- _Problem_
From the entries that follow, gather each line holding the word "Schedule".

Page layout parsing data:
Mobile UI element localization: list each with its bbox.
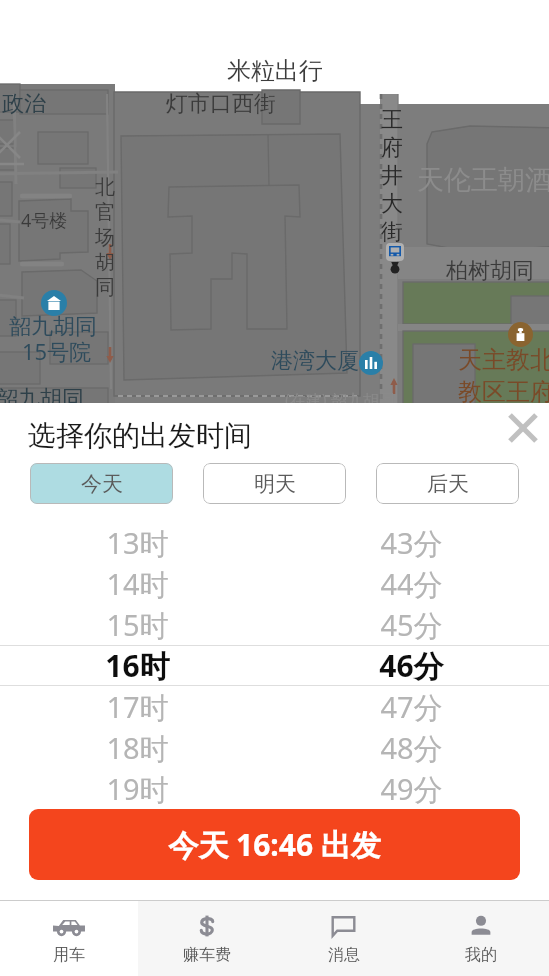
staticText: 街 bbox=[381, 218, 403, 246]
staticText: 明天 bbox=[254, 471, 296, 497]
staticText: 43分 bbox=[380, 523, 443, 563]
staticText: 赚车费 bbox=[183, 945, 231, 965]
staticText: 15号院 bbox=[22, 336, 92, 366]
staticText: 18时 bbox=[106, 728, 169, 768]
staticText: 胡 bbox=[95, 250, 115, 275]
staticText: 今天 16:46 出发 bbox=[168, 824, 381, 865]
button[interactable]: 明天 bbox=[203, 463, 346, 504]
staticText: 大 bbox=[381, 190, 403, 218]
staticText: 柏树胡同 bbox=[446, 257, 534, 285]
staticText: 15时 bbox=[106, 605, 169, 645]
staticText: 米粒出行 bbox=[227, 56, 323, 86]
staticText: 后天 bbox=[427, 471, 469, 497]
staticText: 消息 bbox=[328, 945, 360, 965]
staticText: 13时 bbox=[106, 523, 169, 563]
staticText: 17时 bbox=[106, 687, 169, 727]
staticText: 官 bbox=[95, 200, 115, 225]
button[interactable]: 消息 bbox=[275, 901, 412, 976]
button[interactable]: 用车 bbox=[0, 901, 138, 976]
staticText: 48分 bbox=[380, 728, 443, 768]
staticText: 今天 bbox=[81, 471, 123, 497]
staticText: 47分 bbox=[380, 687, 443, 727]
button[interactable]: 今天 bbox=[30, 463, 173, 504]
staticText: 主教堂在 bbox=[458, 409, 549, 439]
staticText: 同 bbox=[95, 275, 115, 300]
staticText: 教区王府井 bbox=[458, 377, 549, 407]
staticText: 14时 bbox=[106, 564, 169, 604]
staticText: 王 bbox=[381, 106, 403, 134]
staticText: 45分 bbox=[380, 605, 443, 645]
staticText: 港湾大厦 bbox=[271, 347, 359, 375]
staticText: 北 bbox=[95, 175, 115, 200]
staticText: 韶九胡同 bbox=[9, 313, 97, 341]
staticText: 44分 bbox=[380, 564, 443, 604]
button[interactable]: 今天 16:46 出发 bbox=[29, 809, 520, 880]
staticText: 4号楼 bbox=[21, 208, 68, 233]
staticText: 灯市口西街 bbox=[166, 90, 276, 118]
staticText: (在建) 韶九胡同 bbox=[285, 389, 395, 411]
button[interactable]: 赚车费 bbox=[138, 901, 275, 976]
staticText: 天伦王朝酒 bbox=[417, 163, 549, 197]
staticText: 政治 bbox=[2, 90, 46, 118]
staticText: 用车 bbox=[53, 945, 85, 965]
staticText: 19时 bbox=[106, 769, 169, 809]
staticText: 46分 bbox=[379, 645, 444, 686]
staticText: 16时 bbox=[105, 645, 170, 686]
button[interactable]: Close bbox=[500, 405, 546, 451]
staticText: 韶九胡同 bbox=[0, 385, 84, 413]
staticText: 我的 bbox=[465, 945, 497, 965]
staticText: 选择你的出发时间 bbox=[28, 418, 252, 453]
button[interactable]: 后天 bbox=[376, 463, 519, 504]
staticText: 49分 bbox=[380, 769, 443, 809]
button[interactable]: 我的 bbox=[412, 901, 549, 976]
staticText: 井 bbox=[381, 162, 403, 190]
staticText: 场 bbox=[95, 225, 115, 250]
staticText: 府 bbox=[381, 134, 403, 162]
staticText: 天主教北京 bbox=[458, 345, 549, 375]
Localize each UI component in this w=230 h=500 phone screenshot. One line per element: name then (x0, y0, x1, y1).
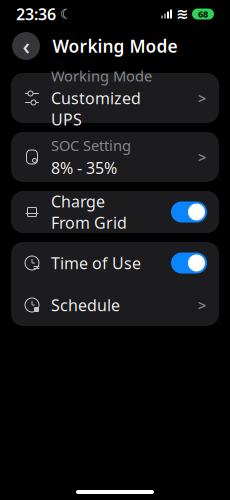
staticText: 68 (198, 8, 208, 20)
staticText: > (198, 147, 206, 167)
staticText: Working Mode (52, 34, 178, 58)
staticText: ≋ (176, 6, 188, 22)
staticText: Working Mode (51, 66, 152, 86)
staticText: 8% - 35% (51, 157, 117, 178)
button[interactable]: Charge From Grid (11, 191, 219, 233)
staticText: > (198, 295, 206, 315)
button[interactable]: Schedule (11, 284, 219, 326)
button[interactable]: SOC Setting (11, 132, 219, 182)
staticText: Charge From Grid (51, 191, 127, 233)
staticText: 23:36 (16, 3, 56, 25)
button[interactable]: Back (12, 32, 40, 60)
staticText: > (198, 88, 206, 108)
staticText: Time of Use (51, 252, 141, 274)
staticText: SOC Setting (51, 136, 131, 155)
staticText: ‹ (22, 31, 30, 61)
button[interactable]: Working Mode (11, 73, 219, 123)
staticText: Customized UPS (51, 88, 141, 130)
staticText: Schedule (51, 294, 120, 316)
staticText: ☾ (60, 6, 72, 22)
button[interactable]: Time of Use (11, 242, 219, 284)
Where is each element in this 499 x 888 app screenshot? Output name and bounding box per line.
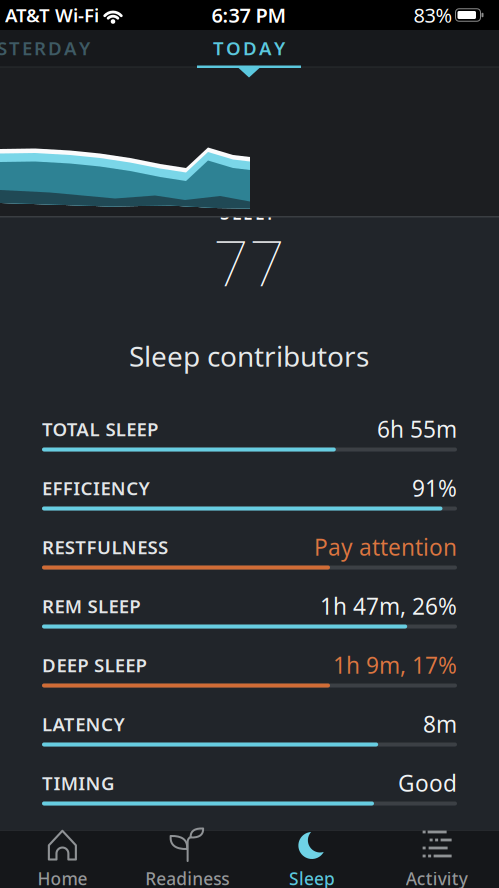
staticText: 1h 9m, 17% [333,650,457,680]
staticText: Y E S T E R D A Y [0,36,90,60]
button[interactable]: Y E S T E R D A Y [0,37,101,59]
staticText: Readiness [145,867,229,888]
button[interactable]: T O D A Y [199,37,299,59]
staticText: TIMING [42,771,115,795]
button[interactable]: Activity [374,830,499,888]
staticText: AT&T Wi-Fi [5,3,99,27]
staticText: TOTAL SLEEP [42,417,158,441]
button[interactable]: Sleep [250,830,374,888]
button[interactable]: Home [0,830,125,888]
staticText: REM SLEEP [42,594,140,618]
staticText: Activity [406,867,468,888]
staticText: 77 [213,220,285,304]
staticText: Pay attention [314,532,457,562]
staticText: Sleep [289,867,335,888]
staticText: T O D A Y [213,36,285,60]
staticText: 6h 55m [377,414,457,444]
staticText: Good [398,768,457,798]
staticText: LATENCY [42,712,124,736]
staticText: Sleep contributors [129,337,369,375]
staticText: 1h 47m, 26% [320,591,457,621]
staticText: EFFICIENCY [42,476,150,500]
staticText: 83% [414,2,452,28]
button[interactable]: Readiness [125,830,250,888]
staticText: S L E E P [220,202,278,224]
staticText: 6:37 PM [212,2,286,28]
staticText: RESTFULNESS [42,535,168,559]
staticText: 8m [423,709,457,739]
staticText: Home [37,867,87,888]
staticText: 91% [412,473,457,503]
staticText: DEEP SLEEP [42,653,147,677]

- _Problem solution_
button[interactable]: Schedule (11, 284, 219, 326)
staticText: Schedule (51, 294, 120, 316)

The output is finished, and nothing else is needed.